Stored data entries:
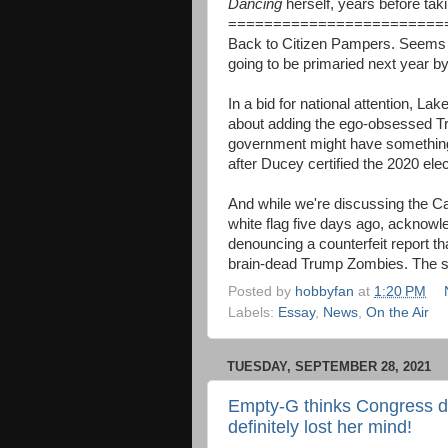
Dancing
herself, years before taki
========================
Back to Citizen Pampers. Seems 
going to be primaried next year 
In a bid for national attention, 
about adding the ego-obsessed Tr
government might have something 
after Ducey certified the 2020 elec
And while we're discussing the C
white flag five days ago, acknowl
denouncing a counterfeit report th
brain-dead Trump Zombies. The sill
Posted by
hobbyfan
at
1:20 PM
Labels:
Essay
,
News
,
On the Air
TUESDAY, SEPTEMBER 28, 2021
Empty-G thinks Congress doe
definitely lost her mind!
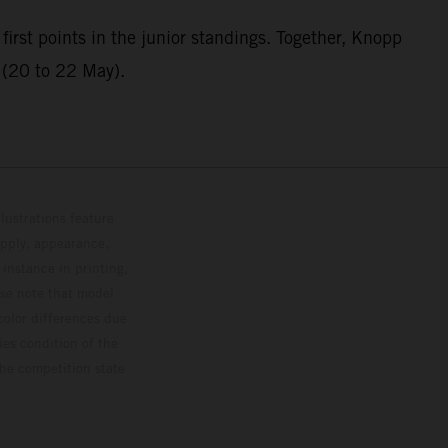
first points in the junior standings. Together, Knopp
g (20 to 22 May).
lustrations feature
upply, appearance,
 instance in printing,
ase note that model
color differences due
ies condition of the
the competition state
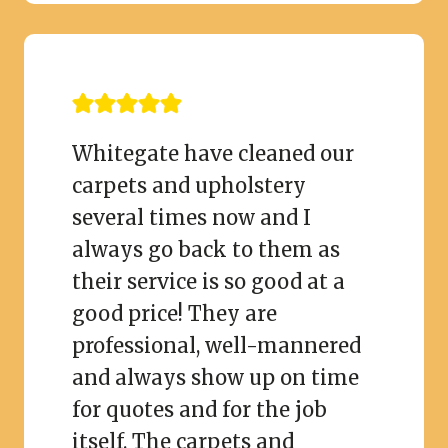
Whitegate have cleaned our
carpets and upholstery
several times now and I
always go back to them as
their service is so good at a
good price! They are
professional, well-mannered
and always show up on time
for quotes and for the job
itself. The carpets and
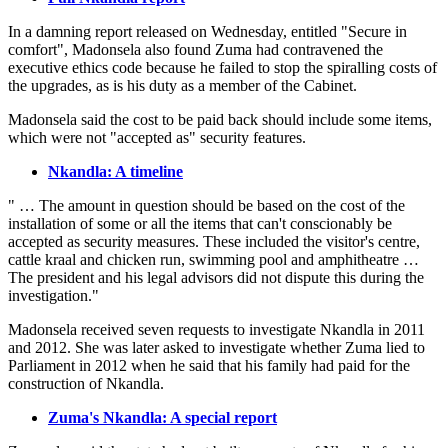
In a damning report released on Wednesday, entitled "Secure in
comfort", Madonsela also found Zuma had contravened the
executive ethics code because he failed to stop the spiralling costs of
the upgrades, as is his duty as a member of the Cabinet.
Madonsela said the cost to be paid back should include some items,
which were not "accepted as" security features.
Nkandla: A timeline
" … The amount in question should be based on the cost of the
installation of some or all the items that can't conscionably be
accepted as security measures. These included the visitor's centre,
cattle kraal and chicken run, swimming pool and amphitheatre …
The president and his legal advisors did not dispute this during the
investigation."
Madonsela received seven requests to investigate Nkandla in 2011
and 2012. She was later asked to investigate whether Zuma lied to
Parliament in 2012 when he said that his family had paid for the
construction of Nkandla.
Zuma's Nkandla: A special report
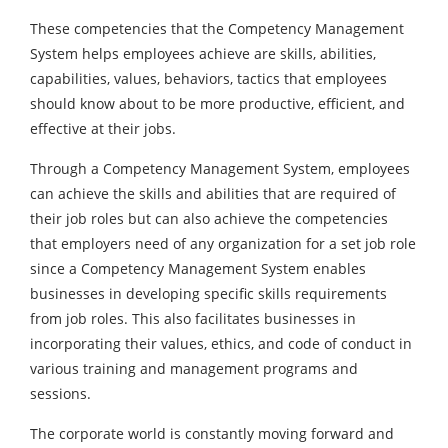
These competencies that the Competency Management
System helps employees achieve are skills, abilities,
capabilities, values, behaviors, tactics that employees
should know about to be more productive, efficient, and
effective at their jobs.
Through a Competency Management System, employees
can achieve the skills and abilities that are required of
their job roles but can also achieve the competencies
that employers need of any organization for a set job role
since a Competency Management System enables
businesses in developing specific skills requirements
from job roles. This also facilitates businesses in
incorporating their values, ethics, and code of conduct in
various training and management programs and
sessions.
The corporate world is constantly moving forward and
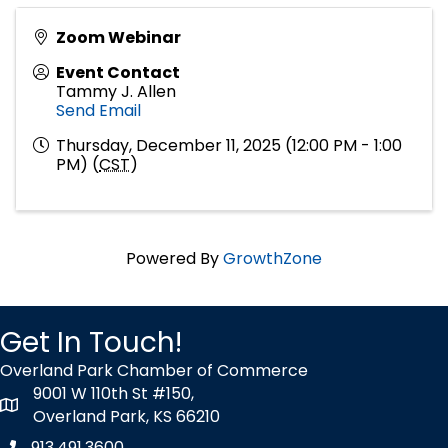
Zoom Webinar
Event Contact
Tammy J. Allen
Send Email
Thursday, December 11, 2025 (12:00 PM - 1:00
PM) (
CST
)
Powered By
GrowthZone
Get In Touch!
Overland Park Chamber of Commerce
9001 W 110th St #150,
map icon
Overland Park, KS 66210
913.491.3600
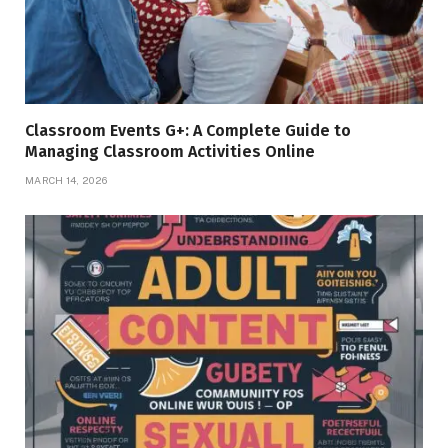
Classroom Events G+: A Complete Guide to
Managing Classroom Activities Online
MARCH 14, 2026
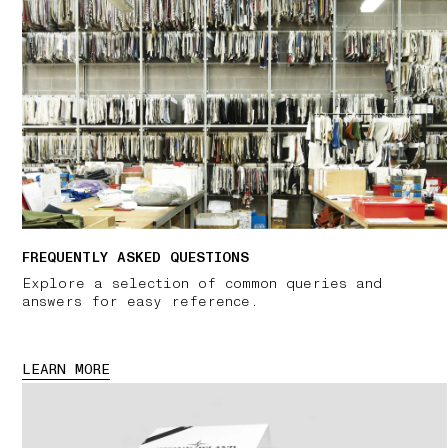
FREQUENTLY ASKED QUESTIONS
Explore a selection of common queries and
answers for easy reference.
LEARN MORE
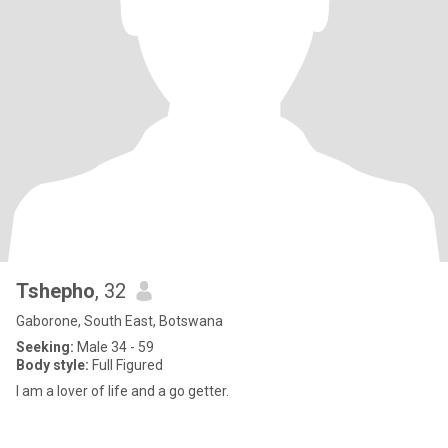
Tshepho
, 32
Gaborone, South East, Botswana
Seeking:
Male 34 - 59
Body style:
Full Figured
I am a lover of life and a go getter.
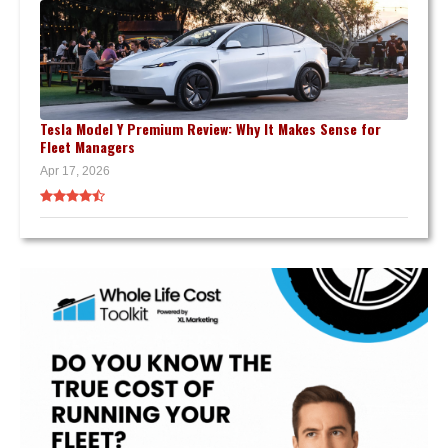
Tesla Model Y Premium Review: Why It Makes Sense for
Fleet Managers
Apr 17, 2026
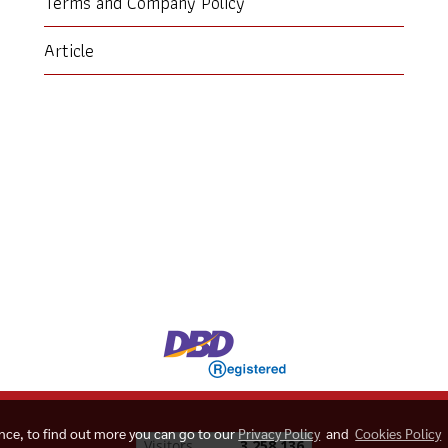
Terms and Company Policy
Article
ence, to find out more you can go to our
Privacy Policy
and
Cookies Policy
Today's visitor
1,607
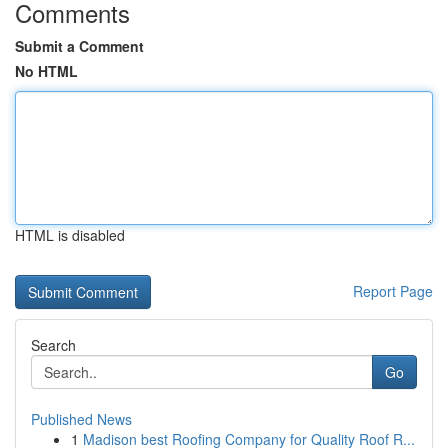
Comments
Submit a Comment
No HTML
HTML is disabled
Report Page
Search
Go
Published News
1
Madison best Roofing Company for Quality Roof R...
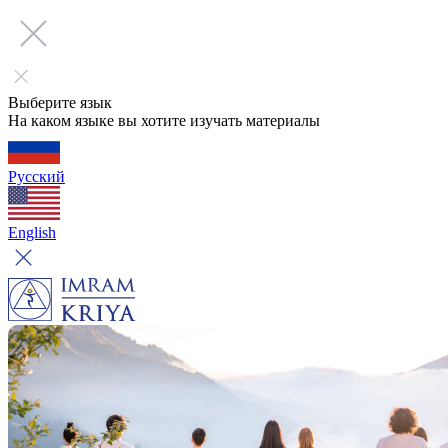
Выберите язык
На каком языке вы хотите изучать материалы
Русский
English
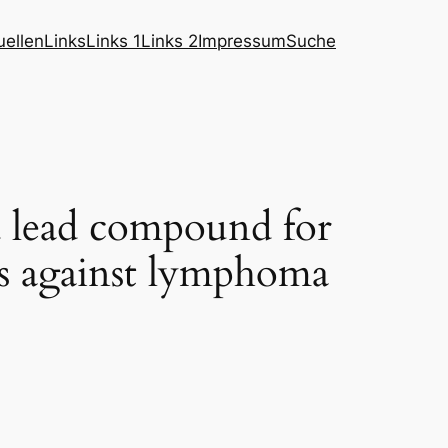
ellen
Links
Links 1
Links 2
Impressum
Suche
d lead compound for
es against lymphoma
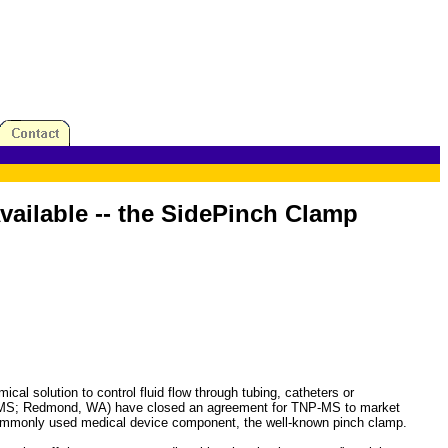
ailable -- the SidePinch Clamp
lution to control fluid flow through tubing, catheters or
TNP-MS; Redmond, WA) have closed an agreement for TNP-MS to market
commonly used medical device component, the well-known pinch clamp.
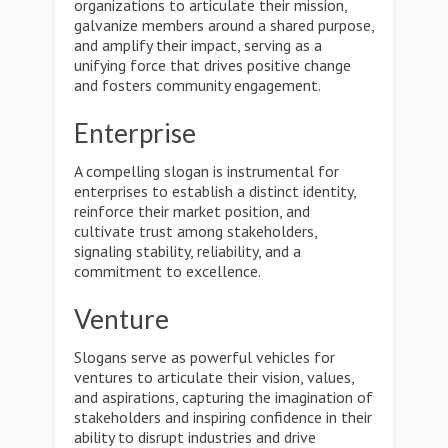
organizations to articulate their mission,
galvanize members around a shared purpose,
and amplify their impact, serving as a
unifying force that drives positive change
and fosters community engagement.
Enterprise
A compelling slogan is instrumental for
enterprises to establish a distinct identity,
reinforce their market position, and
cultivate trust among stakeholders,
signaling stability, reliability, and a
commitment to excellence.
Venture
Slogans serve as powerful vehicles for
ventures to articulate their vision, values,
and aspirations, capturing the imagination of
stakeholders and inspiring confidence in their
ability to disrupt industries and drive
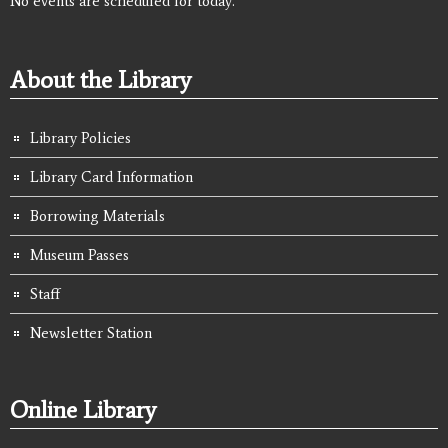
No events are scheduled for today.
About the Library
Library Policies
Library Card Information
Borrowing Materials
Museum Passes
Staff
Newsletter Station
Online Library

### The task
Every entry above is to be repeated word for word, with all pictures omitted.

### Written solution
Dancing
herself, years before taki
========================
Back to Citizen Pampers. Seems 
going to be primaried next year 
In a bid for national attention, 
about adding the ego-obsessed Tr
government might have something 
after Ducey certified the 2020 elec
And while we're discussing the C
white flag five days ago, acknowl
denouncing a counterfeit report th
brain-dead Trump Zombies. The sill
Posted by
hobbyfan
at
1:20 PM
Labels:
Essay
,
News
,
On the Air
TUESDAY, SEPTEMBER 28, 2021
Empty-G thinks Congress doe
definitely lost her mind!
first points in the junior standings. Together, Knopp
g (20 to 22 May).
lustrations feature
upply, appearance,
 instance in printing,
ase note that model
color differences due
ies condition of the
the competition state
Whitegate have cleaned our
carpets and upholstery
several times now and I
always go back to them as
their service is so good at a
good price! They are
professional, well-mannered
and always show up on time
for quotes and for the job
itself. The carpets and
In a damning report released on Wednesday, entitled "Secure in
comfort", Madonsela also found Zuma had contravened the
executive ethics code because he failed to stop the spiralling costs of
the upgrades, as is his duty as a member of the Cabinet.
Madonsela said the cost to be paid back should include some items,
which were not "accepted as" security features.
Nkandla: A timeline
" … The amount in question should be based on the cost of the
installation of some or all the items that can't conscionably be
accepted as security measures. These included the visitor's centre,
cattle kraal and chicken run, swimming pool and amphitheatre …
The president and his legal advisors did not dispute this during the
investigation."
Madonsela received seven requests to investigate Nkandla in 2011
and 2012. She was later asked to investigate whether Zuma lied to
Parliament in 2012 when he said that his family had paid for the
construction of Nkandla.
Zuma's Nkandla: A special report
These competencies that the Competency Management
System helps employees achieve are skills, abilities,
capabilities, values, behaviors, tactics that employees
should know about to be more productive, efficient, and
effective at their jobs.
Through a Competency Management System, employees
can achieve the skills and abilities that are required of
their job roles but can also achieve the competencies
that employers need of any organization for a set job role
since a Competency Management System enables
businesses in developing specific skills requirements
from job roles. This also facilitates businesses in
incorporating their values, ethics, and code of conduct in
various training and management programs and
sessions.
The corporate world is constantly moving forward and
Zoom Webinar
Event Contact
Tammy J. Allen
Send Email
Thursday, December 11, 2025 (12:00 PM - 1:00
PM) (
CST
)
Powered By
GrowthZone
Get In Touch!
Overland Park Chamber of Commerce
9001 W 110th St #150,
map icon
Overland Park, KS 66210
913.491.3600
Classroom Events G+: A Complete Guide to
Managing Classroom Activities Online
MARCH 14, 2026
FREQUENTLY ASKED QUESTIONS
Explore a selection of common queries and
answers for easy reference.
LEARN MORE
Tshepho
, 32
Gaborone, South East, Botswana
Seeking:
Male 34 - 59
Body style:
Full Figured
I am a lover of life and a go getter.
Tesla Model Y Premium Review: Why It Makes Sense for
Fleet Managers
Apr 17, 2026
Terms and Company Policy
Article
ence, to find out more you can go to our
Privacy Policy
and
Cookies Policy
Today's visitor
1,607
Comments
Submit a Comment
No HTML
HTML is disabled
Report Page
Search
Go
Published News
1
Madison best Roofing Company for Quality Roof R...
Выберите язык
На каком языке вы хотите изучать материалы
Русский
English
ellen
Links
Links 1
Links 2
Impressum
Suche
d lead compound for
es against lymphoma
ailable -- the SidePinch Clamp
lution to control fluid flow through tubing, catheters or
TNP-MS; Redmond, WA) have closed an agreement for TNP-MS to market
commonly used medical device component, the well-known pinch clamp.
organizations to articulate their mission,
galvanize members around a shared purpose,
and amplify their impact, serving as a
unifying force that drives positive change
and fosters community engagement.
Enterprise
A compelling slogan is instrumental for
enterprises to establish a distinct identity,
reinforce their market position, and
cultivate trust among stakeholders,
signaling stability, reliability, and a
commitment to excellence.
Venture
Slogans serve as powerful vehicles for
ventures to articulate their vision, values,
and aspirations, capturing the imagination of
stakeholders and inspiring confidence in their
ability to disrupt industries and drive
No events are scheduled for today.
About the Library
Library Policies
Library Card Information
Borrowing Materials
Museum Passes
Staff
Newsletter Station
Online Library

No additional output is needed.